87      Mr Dobbs has observed the plaintiff taking medication and the plaintiff has complained to him of lack of sleep.  The plaintiff has asked him to massage his neck.

88      The plaintiff’s driving has become limited since his injury.  He has difficulty doing chores around the house, such as raking the leaves, and he now tries to avoid those types of activities.

89      The plaintiff’s social life has been significantly affected and he basically does not come out any more.  They previously went out a hell of a lot but now the plaintiff cannot handle it. 

90      The plaintiff has reported to him having difficulties with his job.
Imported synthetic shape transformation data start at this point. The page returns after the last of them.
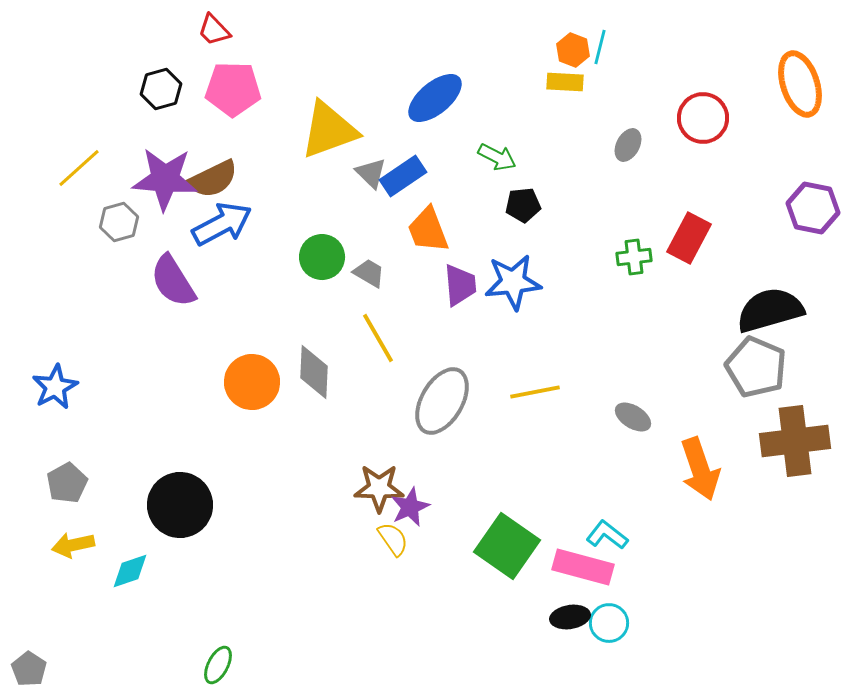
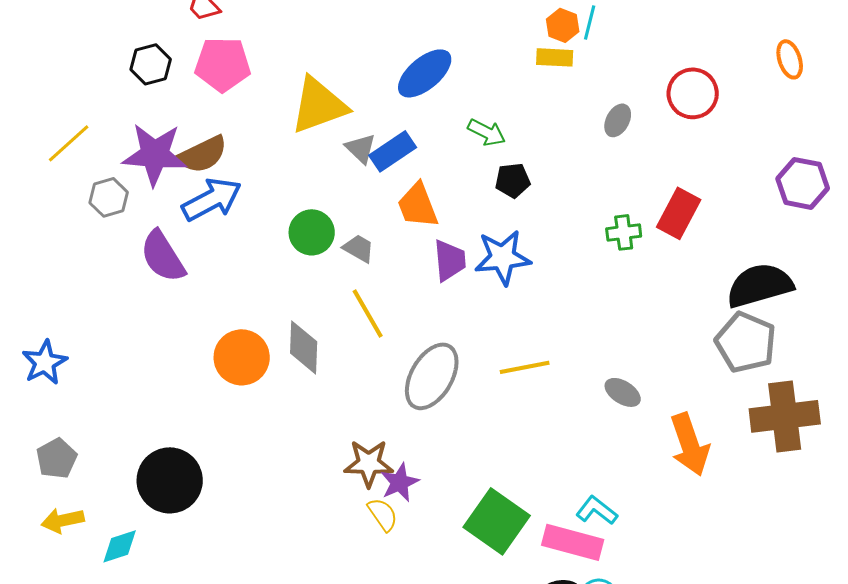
orange ellipse: (800, 84) -> (790, 59), size x0.6

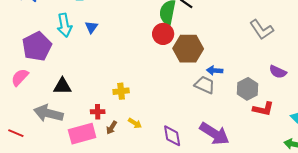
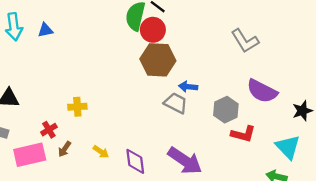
blue triangle: (91, 27) -> (45, 30), turned 40
red circle: (163, 34) -> (153, 30), moved
purple semicircle: (278, 72) -> (262, 91), size x1.5
red cross: (98, 112) -> (49, 130), turned -32
yellow arrow: (135, 123) -> (101, 152), moved

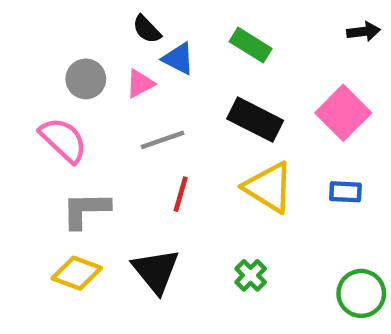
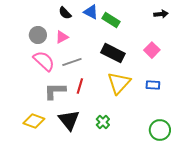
blue triangle: (178, 59) -> (91, 12), moved
pink square: (343, 113) -> (152, 50), size x0.7
pink semicircle: (63, 140) -> (44, 61), moved
yellow triangle: (269, 187) -> (119, 83), turned 40
gray L-shape: (86, 210) -> (55, 91), moved
green cross: (251, 275) -> (103, 122), moved

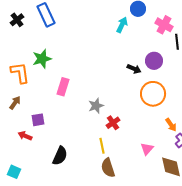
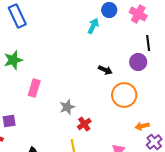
pink cross: (164, 25) -> (138, 14), moved
purple circle: (154, 61) -> (138, 62), moved
orange arrow: (171, 125) -> (142, 126), turned 112

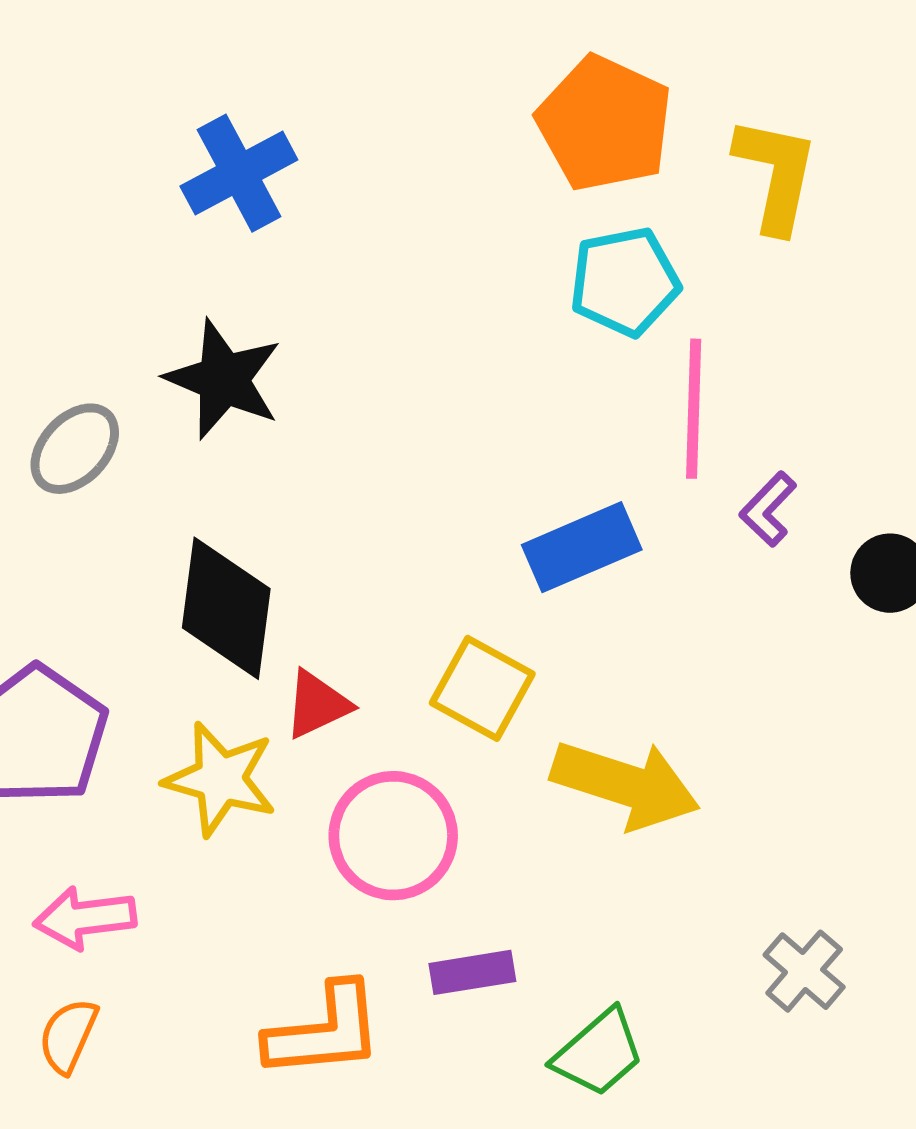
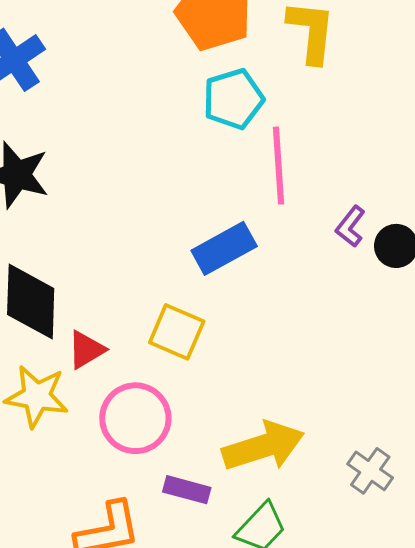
purple L-shape: (768, 509) -> (350, 226), moved
yellow arrow: (625, 784) -> (263, 446), moved, turned -30
purple rectangle: (472, 972) -> (187, 490), turned 30

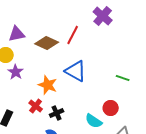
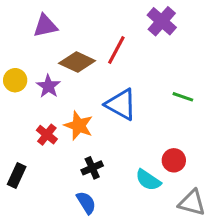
purple triangle: (17, 34) -> (45, 26), moved
purple star: (16, 72) -> (48, 86), moved
green line: (123, 78) -> (183, 97), moved
red cross: (36, 106) -> (47, 135), moved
91      Overall, Mr Dobbs has noted a significant physical and mental change in the plaintiff since his injury.  He has become depressed and anxious and seems like a different person than before his injury.

The Plaintiff’s treaters

92      Dr Wong first saw the plaintiff on 29 October 2011 when the plaintiff reported the incident and complained of neck pain radiating into his right hand with pins and needles in his fingers and right forearm.  The plaintiff advised he had been seeing a physiotherapist.

93      Investigations of the right shoulder and neck were organised in November 2011.

94      During late 2011, the plaintiff complained of persisting numbness in his right thumb.  He ceased OxyContin and took Tramal and Voltaren for his neck pain.  Light duties had become available labelling paint containers, with little lifting involved.  The plaintiff was then certified to return to light alternate duties on reduced hours, which he commenced on 28 November.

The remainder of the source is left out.